リビングの床に、無造作に二つ折りにされた紙が落ちていた。
拾って広げると、次男の音楽の試験の答案である。
 
 あまりいい出来ではない。
小さなため息をつく。
 
 と、ある回答に目がいく。
『合唱コンクール』の課題曲を問う問題に、彼は「時の族人」と書いていた。
ん? 「時の旅人」ではないのか。
受けを狙っての暴挙(?)ならば、なかなかの大物であるが、たぶんそれはない。

 とすれば、単純な書き間違えか、「旅」と「族」の違いを理解していないのかが問題である。
確か、「書けたのに、間違いになっているのがあるんだよね。

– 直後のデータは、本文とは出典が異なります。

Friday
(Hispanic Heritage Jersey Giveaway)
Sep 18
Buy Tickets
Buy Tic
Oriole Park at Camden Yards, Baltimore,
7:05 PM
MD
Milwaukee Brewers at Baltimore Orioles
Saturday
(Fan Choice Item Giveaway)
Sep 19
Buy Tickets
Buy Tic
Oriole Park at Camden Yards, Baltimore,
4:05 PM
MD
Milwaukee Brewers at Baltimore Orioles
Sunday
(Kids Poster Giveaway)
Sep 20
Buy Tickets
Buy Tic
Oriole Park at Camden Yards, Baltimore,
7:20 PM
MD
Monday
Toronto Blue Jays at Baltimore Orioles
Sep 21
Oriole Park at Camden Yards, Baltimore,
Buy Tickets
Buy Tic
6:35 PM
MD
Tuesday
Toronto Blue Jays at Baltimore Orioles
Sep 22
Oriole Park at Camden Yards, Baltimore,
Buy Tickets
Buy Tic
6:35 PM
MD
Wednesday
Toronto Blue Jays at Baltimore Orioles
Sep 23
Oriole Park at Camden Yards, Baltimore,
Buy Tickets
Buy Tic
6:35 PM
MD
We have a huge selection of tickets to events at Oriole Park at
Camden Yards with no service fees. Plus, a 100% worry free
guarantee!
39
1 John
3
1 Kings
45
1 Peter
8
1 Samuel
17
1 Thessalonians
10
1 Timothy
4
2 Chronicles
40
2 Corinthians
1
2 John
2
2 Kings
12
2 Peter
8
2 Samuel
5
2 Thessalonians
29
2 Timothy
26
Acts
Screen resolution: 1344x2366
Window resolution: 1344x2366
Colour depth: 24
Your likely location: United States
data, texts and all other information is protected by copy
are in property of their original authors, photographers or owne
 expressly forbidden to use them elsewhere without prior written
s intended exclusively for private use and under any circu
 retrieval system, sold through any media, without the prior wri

」と言っていた。

・・・・ため息、再び。
 
 「族」といえば、こんな話がある。

彼がまだ小学生の時、家の周りを走る暴走族の轟音を聞いて言った。
 
 「おれは、絶対、暴走族にはならないからね。」
  
  「うん。それがいいね。」

 「だって、おれ、自転車にも乗れないんだから、なれる訳ないよ。」
  
  「・・・・・・・・?(あの、そういうことではないでしょう・・・)」


彼と過ごす日々は、退屈を知らない。
 ため息もつくが、それ以上に笑う。彼も一緒に笑う。

 幸せになるんだよ。自分自身で。 日々、願う母である。